I guess that's a more high-brow way of restating the impetus behind my current Retrospective Overdrive shenanigans. In this way, I'm trying to make gaming fun and interesting for me again, and try to rediscover the past, both my own and gaming's. And you know what? It's working, to a certain extent. I'm still booking time in Forza 3 and on other games on my 360, but I've also powered my Dreamcast on for the first time in a while and gone through a couple of my favorite games. A couple can't be mentioned because I want to do Retrospective pieces and announcing that would spoil the fun, but a couple were just for fun. Crazy Taxi is just as batshit crazy as ever, but it's a shame the Xbox Live and PSN re-release had some of the licensed content cut and put out at too high a price point. For $5, it'd be a scream with leaderboard support, but anything higher is too expensive. Plus, frankly, it's not Crazy Taxi if I don't have The Offspring and Bad Religion greeting me.

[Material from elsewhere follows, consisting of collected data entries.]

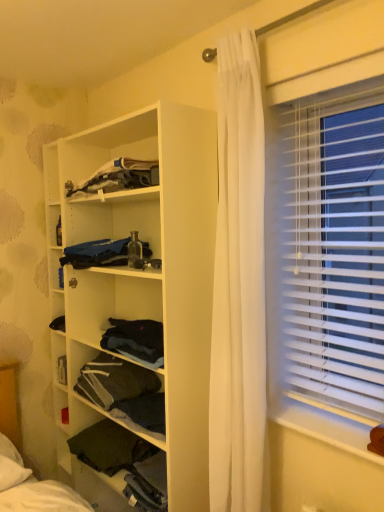 Where is `vacant space situated above white plastic window sill at lower right (from a real-world perspective)`? Image resolution: width=384 pixels, height=512 pixels. vacant space situated above white plastic window sill at lower right (from a real-world perspective) is located at coordinates (318, 418). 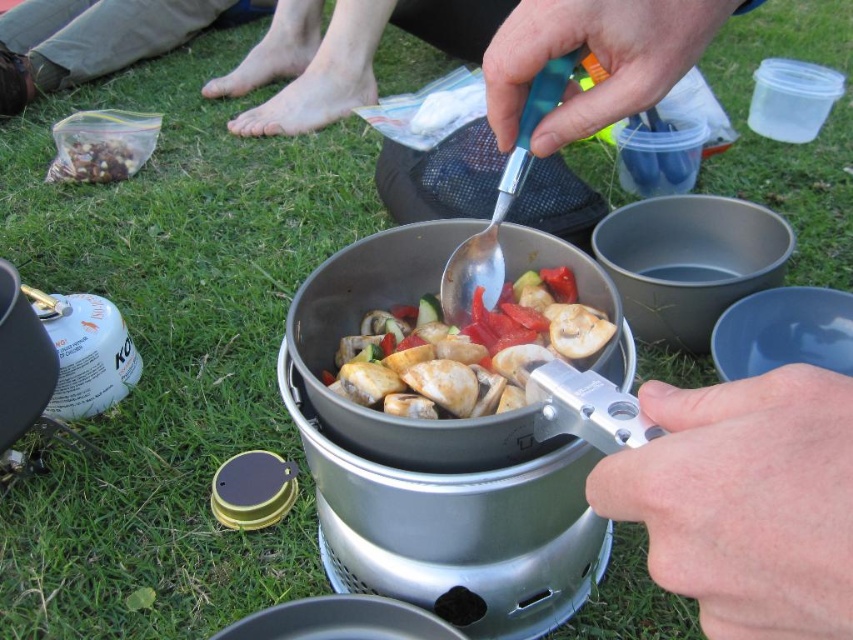 Based on the photo, you are a hiker who just arrived at the campsite. You see the barefoot skin at upper center and the brown crumbly mix at upper left. Which object is closer to the top of the image?

A: The barefoot skin at upper center is much taller as brown crumbly mix at upper left, so the barefoot skin at upper center is closer to the top of the image.

You are a hiker who just arrived at the campsite and see the barefoot skin at upper center and the brown crumbly mix at upper left. You want to pick up the mix but need to avoid stepping on the barefoot skin. Which object is farther away from you?

The brown crumbly mix at upper left is behind the barefoot skin at upper center, so it is farther away from you.

You are standing in the outdoor cooking area and want to place a small spice jar between the two points labeled point (9, 10) and point (70, 156). Which point should you place it closer to if you want the spice jar to be closer to you?

You should place the spice jar closer to point (9, 10) because it is closer to you than point (70, 156).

You know what other game has survived the test of time pretty well? Soul Calibur. As if I needed more reason to wish I'd bought that damn Dreamcast arcade stick in Tokyo for $2, picking that game up again provides me yet another. Best 3D fighter of all time? Best system launch title of all time? Certainly has my vote in both areas. Might have to do more of a write-up on this game soon.

So, in short, I promise to play more old games — even just in short bursts — to provide me with more reason to write and more articles to publish on the site. Productivity is a habit learned.


What can I say about the Nintendo 3DS? The only thing most people care about is whether it works, and I'm happy to report that it totally does. The 3D effect is pretty impressive, the button layout is solid, the GUI is fantastic and the feature set is strong for the first iteration of a new system. In other words, everything is there for a smash success. All that's missing is the software library.

I picked up Pilotwings Resort along with my 3DS, fully cognizant of its less-than-stellar reception but driven to a purchase by raw nostalgia. It's Pilotwings, but it feels pretty spartan compared to previous games in the series. With only three vehicles available (although I've heard more are unlockable eventually) and a relatively small open world to explore (by today's standards, anyhow,) it's not doing much to keep me coming back. But because it leverages the 3D effect and control scheme pretty well, it makes for an excellent system showcase. So that's why I've sunk so many hours into it already; it's not much of a game on its own, but it lets the 3DS really shine.

Oh, and I got Pokémon White, and it's the first Pokémon game to hold my attention past the third gym since Blue and Red. That's about as ringing an endorsement of a Pokémon game as you'll ever get from me, so go pick that ish up.